In the mid-1990's, he was a pioneer of streaming video, and co-founded Intertainer, the first broadband video-on-demand program service in the U.S. While chairman of that company, he co-authored key patents and technology fundamental to streaming video that are widely used today in all major streaming services. He is a long-time environmental activist, and founding board director of the LA Waterkeeper, and other private philanthropies. He lives in Santa Monica, California, and Sun Valley, Idaho.

==Biography==
===Personal life===
Baskin was born to a Jewish family (of Russian-Jewish and Polish-Jewish ancestry) in Pasadena, California, to the Baskin-Robbins co-founder Burt Baskin and his wife Shirley Robbins (sister of co-founder Irv Robbins). His mother remarried to Isadore Familian. His sister, Edie Baskin, served as the official photographer for Saturday Night Live from the show's premiere in 1975 until 1999.

Baskin was in a relationship with Barbra Streisand from November 1983 to October 1987.

===Career===
Two years after Nashville was released, Baskin was the musical guest on the March 12, 1977, episode during the second season of Saturday Night Live with host Sissy Spacek.

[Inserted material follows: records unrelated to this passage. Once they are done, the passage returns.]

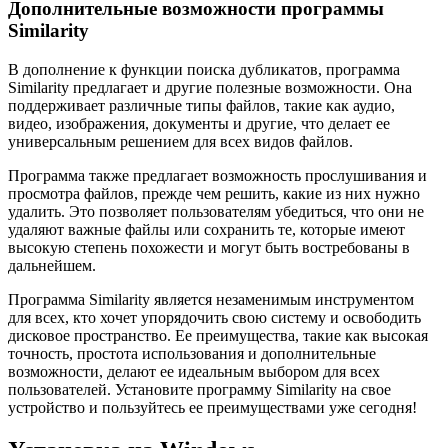
Дополнительные возможности программы
Similarity
В дополнение к функции поиска дубликатов, программа
Similarity предлагает и другие полезные возможности. Она
поддерживает различные типы файлов, такие как аудио,
видео, изображения, документы и другие, что делает ее
универсальным решением для всех видов файлов.
Программа также предлагает возможность прослушивания и
просмотра файлов, прежде чем решить, какие из них нужно
удалить. Это позволяет пользователям убедиться, что они не
удаляют важные файлы или сохранить те, которые имеют
высокую степень похожести и могут быть востребованы в
дальнейшем.
Программа Similarity является незаменимым инструментом
для всех, кто хочет упорядочить свою систему и освободить
дисковое пространство. Ее преимущества, такие как высокая
точность, простота использования и дополнительные
возможности, делают ее идеальным выбором для всех
пользователей. Установите программу Similarity на свое
устройство и пользуйтесь ее преимуществами уже сегодня!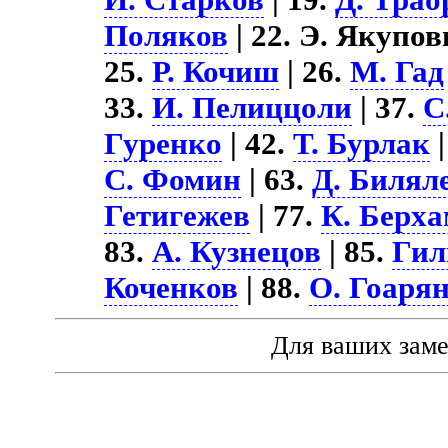
Поляков
| 22. Э. Якупов
25.
Р. Кочиш
| 26.
М. Гад
33.
И. Пелиццоли
| 37.
С
Гуренко
| 42.
Т. Бурлак
|
С. Фомин
| 63.
Д. Билял
Гетигежев
| 77.
К. Берх
83.
А. Кузнецов
| 85.
Гил
Коченков
| 88.
О. Гоаря
Для ваших зам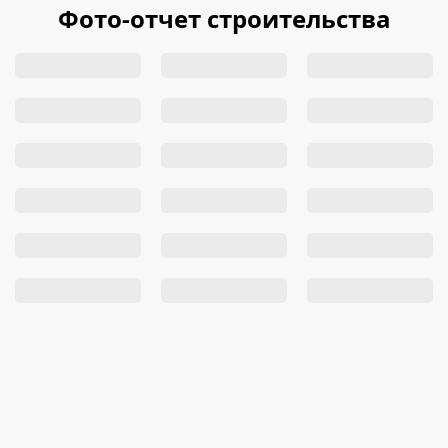
Фото-отчет строительства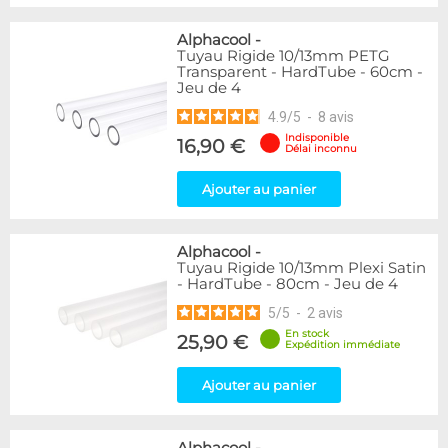
Alphacool
-
Tuyau Rigide 10/13mm PETG
Transparent - HardTube - 60cm -
Jeu de 4
4.9
/
5
-
8
avis
Indisponible
16,90 €
Délai inconnu
Ajouter au panier
Alphacool
-
Tuyau Rigide 10/13mm Plexi Satin
- HardTube - 80cm - Jeu de 4
5
/
5
-
2
avis
En stock
25,90 €
Expédition immédiate
Ajouter au panier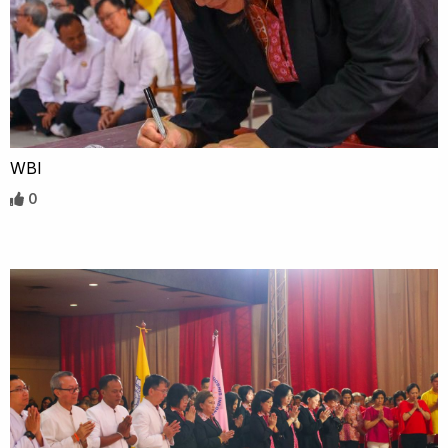
WBI
0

In 1985, Baskin produced and arranged tracks on Barbra Streisand's The Broadway Album. Baskin also wrote music for a film based on that music, Welcome to L.A., composed the score for Robert Altman's Buffalo Bill and the Indians, or Sitting Bull's History Lesson, James at 16 and UFOria. He was musical director and produced soundtracks for other films such as Honeysuckle Rose, starring Willie Nelson, and The Best Little Whorehouse in Texas, directed by Colin Higgins.